Wednesday, July 2, 2014

Tuples in Swift Language

Tuples group multiple values into a single compound value. The values within a tuple can be of any type and do not have to be of the same type as each other. In this example, (12, "student Name") is a tuple that describes an student data.

let studentdata = (12, "John")

The (12, "John") tuple groups together an Int and a String to give the student data two separate values: a number and a name of student. It can be described as “a tuple of type (Int, String)”.

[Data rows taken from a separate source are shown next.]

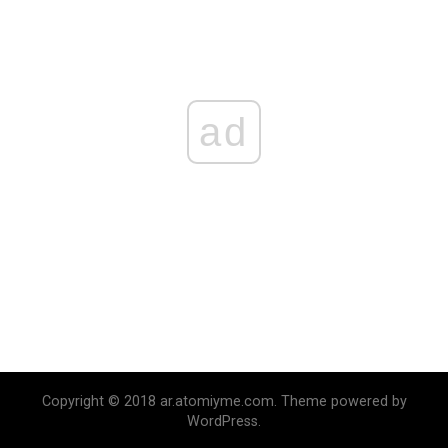
ad
Copyright © 2018 ar.atomiyme.com. Theme powered by
WordPress.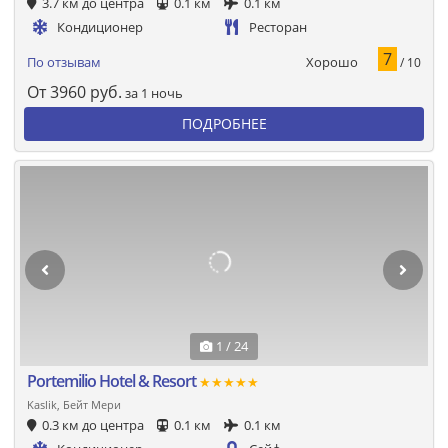
3.7 км до центра
0.1 км
0.1 км
Кондиционер
Ресторан
7
Хорошо
По отзывам
/ 10
От
3960
руб.
за 1 ночь
ПОДРОБНЕЕ
1 / 24
Portemilio Hotel & Resort
★★★★★
Kaslik, Бейт Мери
0.3 км до центра
0.1 км
0.1 км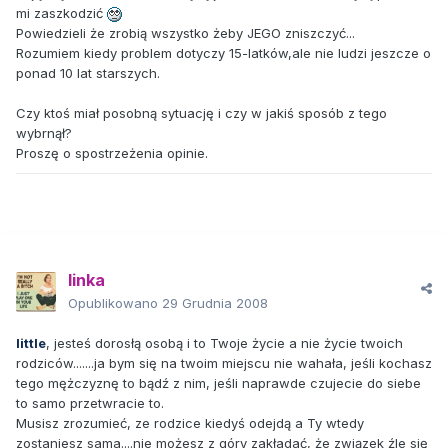
mi zaszkodzić
Powiedzieli że zrobią wszystko żeby JEGO zniszczyć...
Rozumiem kiedy problem dotyczy 15-latków,ale nie ludzi jeszcze o
ponad 10 lat starszych.
Czy ktoś miał posobną sytuację i czy w jakiś sposób z tego
wybrnął?
Proszę o spostrzeżenia opinie.
linka
Opublikowano
29 Grudnia 2008
little
, jesteś dorosłą osobą i to Twoje życie a nie życie twoich
rodziców.......ja bym się na twoim miejscu nie wahała, jeśli kochasz
tego mężczyznę to bądź z nim, jeśli naprawde czujecie do siebe
to samo przetwracie to.
Musisz zrozumieć, ze rodzice kiedyś odejdą a Ty wtedy
zostaniesz sama....nie możesz z góry zakładać, że związek źle się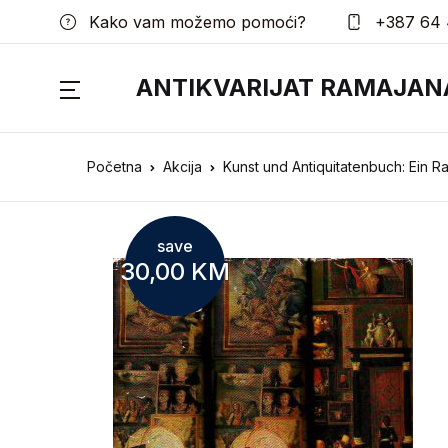
Kako vam možemo pomoći?
+387 64 
ANTIKVARIJAT RAMAJAN
Početna
Akcija
Kunst und Antiquitatenbuch: Ein Ra
save
30,00
KM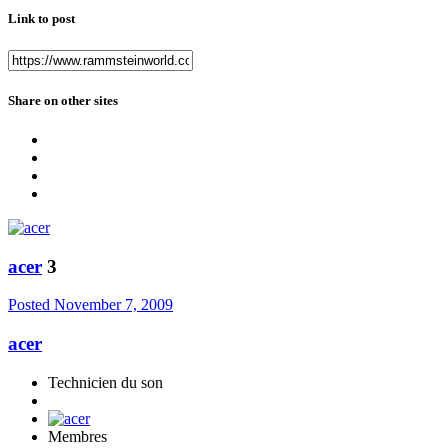
Link to post
Share on other sites
acer
3
Posted
November 7, 2009
acer
Technicien du son
Membres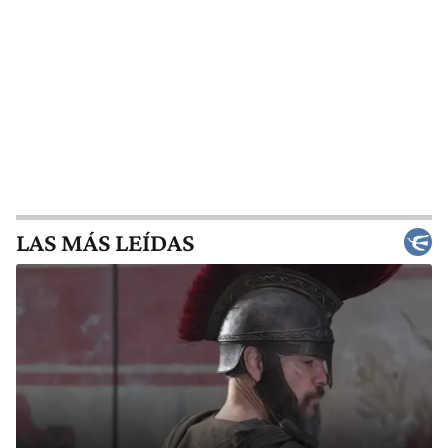
LAS MÁS LEÍDAS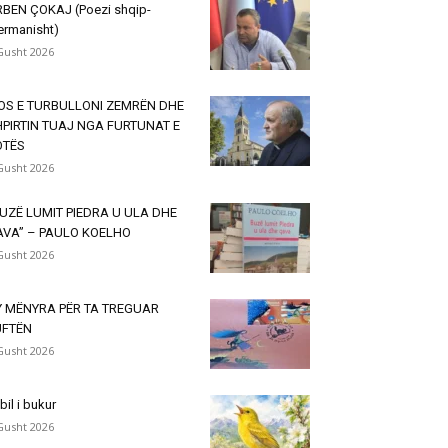
BEN ÇOKAJ (Poezi shqip-
ermanisht)
Gusht 2026
OS E TURBULLONI ZEMRËN DHE
PIRTIN TUAJ NGA FURTUNAT E
OTËS
Gusht 2026
UZË LUMIT PIEDRA U ULA DHE
AVA” – PAULO KOELHO
Gusht 2026
Y MËNYRA PËR TA TREGUAR
UFTËN
Gusht 2026
lbil i bukur
Gusht 2026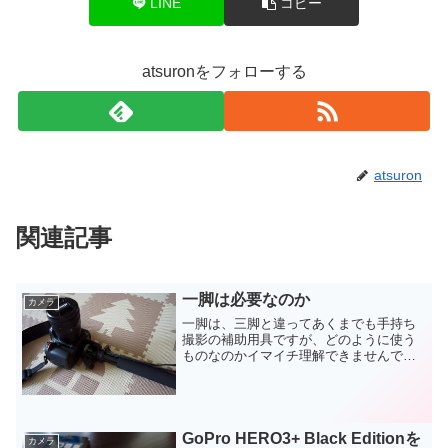
LINE
コピー
atsuronをフォローする
atsuron
関連記事
一脚は必要なのか
カメラ
一脚は、三脚と違ってあくまでも手持ち
撮影の補助用具ですが、どのように使う
ものなのかイマイチ理解できませんでし
た。一脚の利点は、恐らく、場所をとら
ないコンパクトさと、カメラの位置や向
きを瞬時に変えられる機動性になるかと
思われます。例えば、娘の...
GoPro HERO3+ Black Editionを
カメラ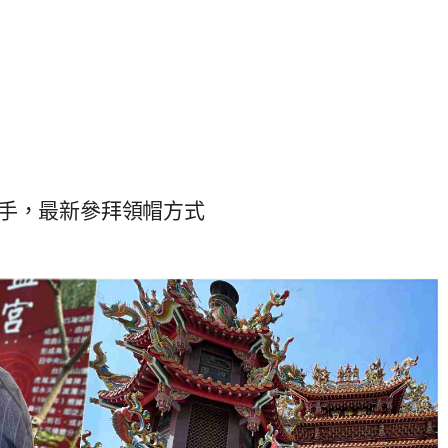
手，最新參拜領帽方式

You can create tuples from any permutation of types, and they can contain as many different types as you like. There’s nothing stopping you from having a tuple of type (Int, Int, Int), or (String, Bool), or indeed any other permutation you require. You can decompose a tuple’s contents into separate constants or variables, which you then access as usual:

let (rollnumber, studentname) = studentdata
println("The roll number is \(rollnumber)")
// prints "The roll number is 12"

println("The student name is \(studentname)")
// prints "The student name is John"

Alternatively, access the individual element values in a tuple using index numbers starting at zero:
println("The roll number is \(studentdata.0)")
// prints "The roll number is 12"
println("The student name is \(studentdata.1)")
// prints "The student name is John"

You can name the individual elements in a tuple when the tuple is defined:
let studentinfo = (rollNo: 20, Name: "Howdy")
If you name the elements in a tuple, you can use the element names to access the values of those elements:

println("The rollNo is \(studentinfo.rollNo)")
// prints "The rollNo  is 20"

println("The Name is \(studentinfo.Name)")
// prints "The Name is Howdy"

Tuples are particularly useful as the return values of functions. A function that tries to retrieve a web page might return the (Int, String) tuple type to describe the success or failure of the page retrieval. By returning a tuple with two distinct values, each of a different type, the function provides more useful information about its outcome than if it could only return a single value of a single type.